We also have Randolph Vigne's interview with Gorry Bowes-Taylor on Thomas Pringle.
And the websites of two interviews with Peter Limb on A B Xuma, at
 http://afripod.aodl.org/ and   http://www.youtube.com/user/SABCSAFM?feature=mhee
Happy listening!

Forthcoming attractions

In the pipeline for publication in future years are works in a variety of genres, from 18th century travellers’ accounts to diaries of long-time residents of the Cape and collected letters by prominent South Africans.
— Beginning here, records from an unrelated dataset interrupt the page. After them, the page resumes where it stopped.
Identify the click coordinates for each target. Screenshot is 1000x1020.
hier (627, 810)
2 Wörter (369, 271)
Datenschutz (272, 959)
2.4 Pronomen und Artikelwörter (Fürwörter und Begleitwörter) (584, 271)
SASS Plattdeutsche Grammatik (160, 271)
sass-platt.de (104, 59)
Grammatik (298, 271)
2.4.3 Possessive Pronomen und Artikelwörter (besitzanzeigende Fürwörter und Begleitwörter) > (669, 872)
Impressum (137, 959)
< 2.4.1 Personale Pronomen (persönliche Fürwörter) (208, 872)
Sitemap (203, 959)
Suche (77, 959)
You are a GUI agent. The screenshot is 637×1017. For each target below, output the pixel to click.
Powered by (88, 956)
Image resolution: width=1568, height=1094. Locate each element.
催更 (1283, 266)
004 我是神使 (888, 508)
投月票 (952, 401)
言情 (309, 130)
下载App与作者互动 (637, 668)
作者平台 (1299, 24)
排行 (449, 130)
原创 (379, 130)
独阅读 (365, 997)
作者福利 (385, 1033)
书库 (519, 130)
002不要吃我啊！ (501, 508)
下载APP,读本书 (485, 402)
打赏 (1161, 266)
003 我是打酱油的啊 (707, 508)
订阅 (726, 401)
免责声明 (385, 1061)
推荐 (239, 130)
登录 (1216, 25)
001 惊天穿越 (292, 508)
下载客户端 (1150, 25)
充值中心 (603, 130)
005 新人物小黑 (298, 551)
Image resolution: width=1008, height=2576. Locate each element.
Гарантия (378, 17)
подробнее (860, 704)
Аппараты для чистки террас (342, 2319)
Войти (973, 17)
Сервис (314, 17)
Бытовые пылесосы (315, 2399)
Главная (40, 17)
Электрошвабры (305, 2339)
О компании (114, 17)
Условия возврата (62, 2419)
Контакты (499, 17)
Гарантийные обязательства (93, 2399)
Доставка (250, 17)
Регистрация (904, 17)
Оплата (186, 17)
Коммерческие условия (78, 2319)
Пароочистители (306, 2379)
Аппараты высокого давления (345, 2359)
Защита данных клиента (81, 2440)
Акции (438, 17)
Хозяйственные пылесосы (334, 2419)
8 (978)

In the last category, for instance, are the letters of politicians like M. T. Steyn (president of the Orange Free State from 1896 to 1902) and Dr A.B. Xuma (president of the A.N.C from 1940 to 1949), of novelists like Olive Schreiner (author of The Story of an African Farm), and of doctors like James Barry (about whose sexual identity far more has been written than about his important medico-political work at the Cape between 1816 and 1828).

In the category of travellers’ accounts two forthcoming works stand out, Peter Kolb’s Caput Bonae Spei hodiernum (‘The Cape of Good Hope Today’), originally published in German in 1719, and Ensign August Frederik Beutler’s account of his pioneering expedition to the Eastern Cape in 1752, while in the category of diaries, those of Lady Anne Barnard’s sometime manservant, Samuel Eusebius Hudson, and of the Eastern Cape missionary, the Reverend James Laing (1803-1872), will add richly to our knowledge of emerging Cape society.

Despite their diversity, what all of the above have in common are the fresh perspectives they will offer on South African history from an array of contemporaries, fulfilling the VRS’s goal of enabling its members to listen to the past in its own words.